Top of Data provided
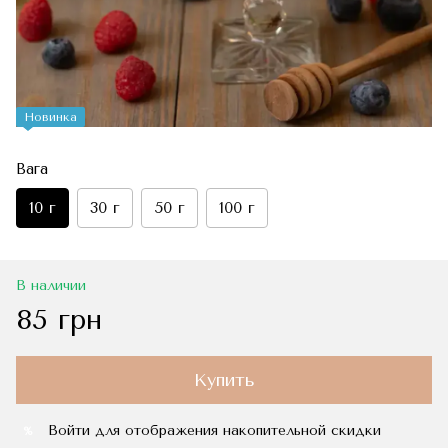
Новинка
Вага
10 г
30 г
50 г
100 г
В наличии
85 грн
Купить
Войти
для отображения накопительной скидки
%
Bottom of Data provided
*What the exercise asks:* Print each record as it appears above, dropping every picture from the copy.

*Answer space:*
Новинка
Вага
10 г
30 г
50 г
100 г
В наличии
85 грн
Купить
Войти
для отображения накопительной скидки
%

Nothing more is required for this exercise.